While installing Portworx set the input argument -secret_type to vault.

Existing installation

Based on your installation method, provide the -secret_type vault input argument and restart Portworx on all the nodes.

Vault security policies

If you configured Vault strictly with policies, then the Vault token provided to Portworx should follow one of the following policies:

 # Read and List capabilities on mount to determine which version of kv backend is supported
 path "sys/mounts/*"
 {
 capabilities = ["read", "list"]
 }

 # V1 backends (Using default backend)
 # Provide full access to the portworx subkey
 # Provide -> VAULT_BASE_PATH=portworx to PX (optional)
 path "secret/portworx/*"
 {
 capabilities = ["create", "read", "update", "delete", "list"]
 }

 # V1 backends (Using custom backend)
 # Provide full access to the portworx subkey
 # Provide -> VAULT_BASE_PATH=portworx to PX (optional)
 # Provide -> VAULT_BACKEND_PATH=custom-backend (required)
 path "custom-backend/portworx/*"
 {
 capabilities = ["create", "read", "update", "delete", "list"]
 }


 # V2 backends (Using default backend )
 # Provide full access to the data/portworx subkey
 # Provide -> VAULT_BASE_PATH=portworx to PX (optional)
 path "secret/data/portworx/*"
 {
 capabilities = ["create", "read", "update", "delete", "list"]
 }

 # V2 backends (Using custom backend )
 # Provide full access to the data/portworx subkey
 # Provide -> VAULT_BASE_PATH=portworx to PX (optional)
 # Provide -> VAULT_BACKEND_PATH=custom-backend (required)
 path "custom-backend/data/portworx/*"
 {
 capabilities = ["create", "read", "update", "delete", "list"]
 }
Note: Portworx supports only the kv backend of Vault.

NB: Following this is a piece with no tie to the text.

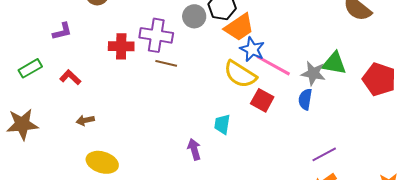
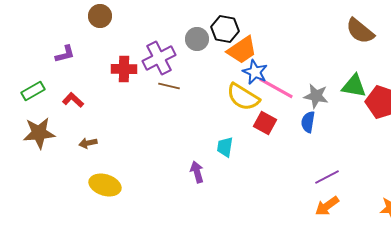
purple cross: (156, 35) -> (159, 58), turned -36
green triangle: (334, 63) -> (354, 86), moved
brown star: (22, 124) -> (39, 133), moved

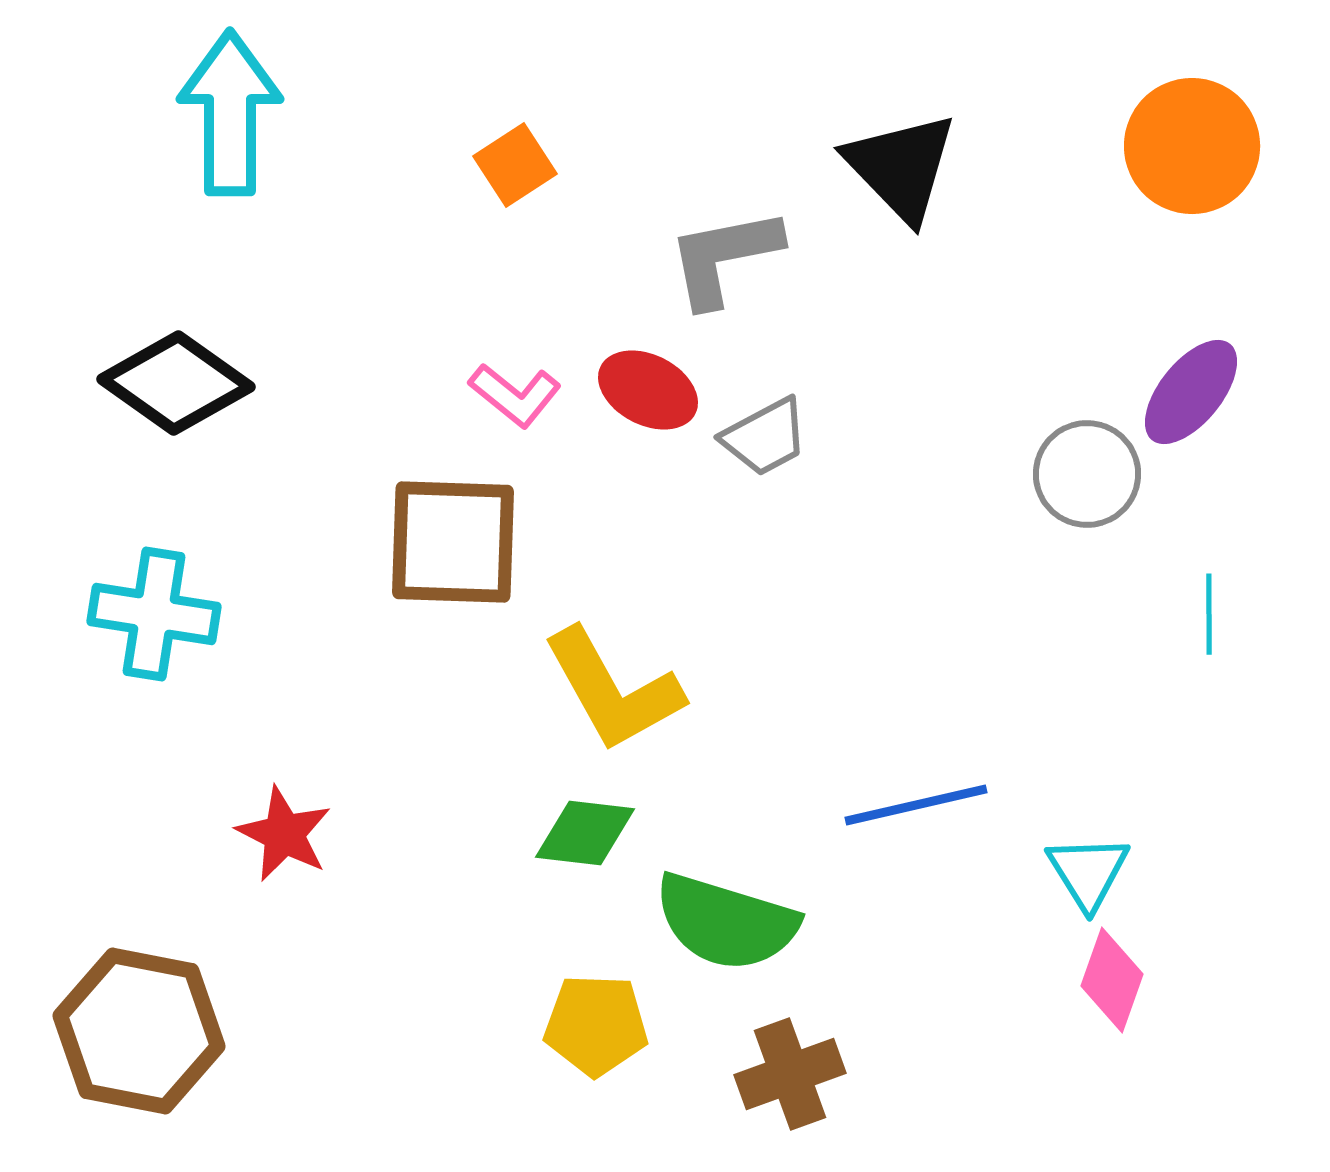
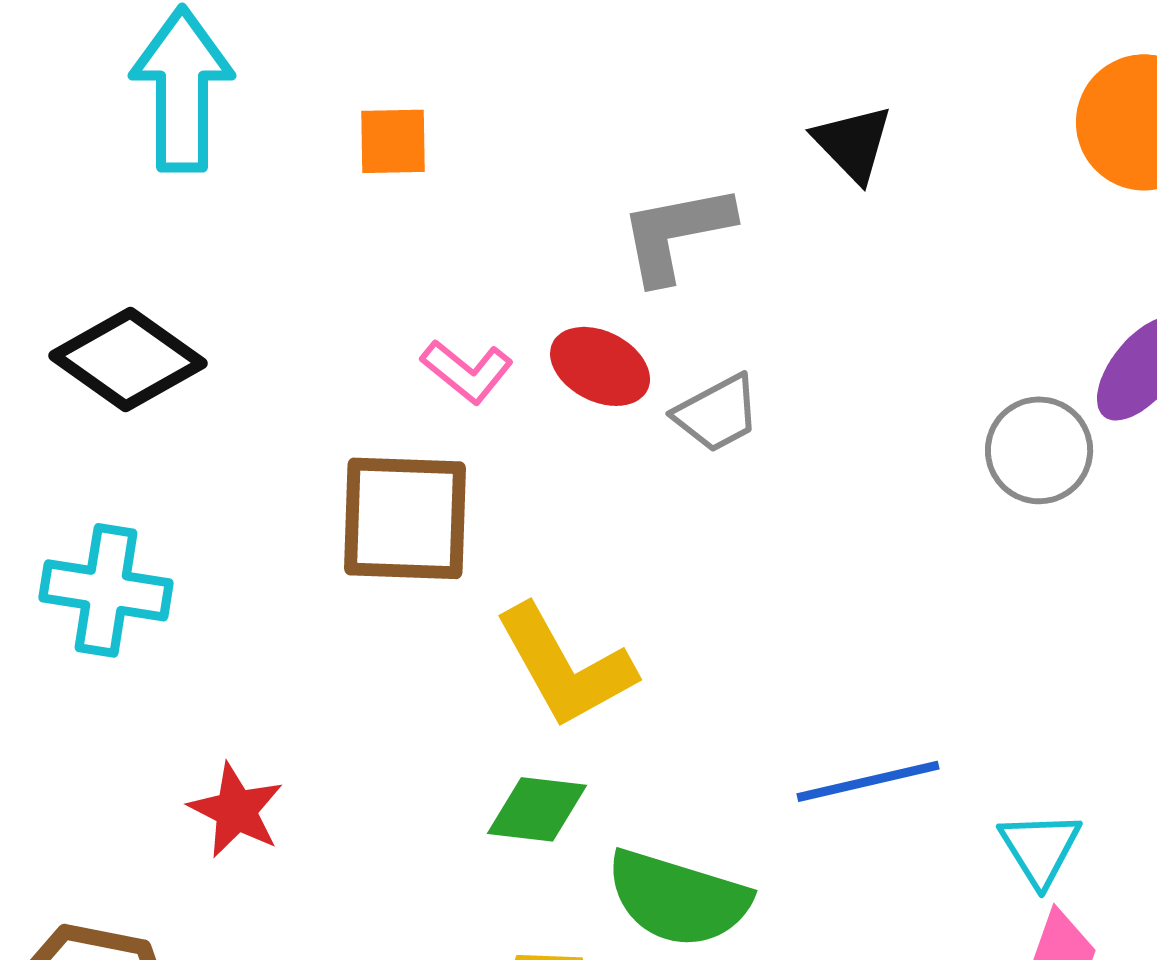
orange square: (515, 165) -> (393, 141), moved, turned 32
black triangle: (901, 167) -> (853, 143), size x0.7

You can set all the above Vault related fields and the cluster secret key using the Portworx CLI, which is explained in the next section.

Key generation with Vault

The following sections describe the key generation process with Portworx and Vault, which you can use for encrypting volumes. For more information about encrypted volumes, refer to the Encrypted volumes using pxctl page.

Setting cluster wide secret key

A cluster-wide secret key is a common key that you can to encrypt all your volumes. Run the following command to set the cluster secret key:

pxctl secrets set-cluster-key --secret <cluster-wide-secret-key>

You should run this command only once for the cluster. If you added the cluster secret key through the config.json, then the command above overwrites it. Even on subsequent Portworx restarts, the cluster secret key in config.json will be ignored for the one set through the CLI.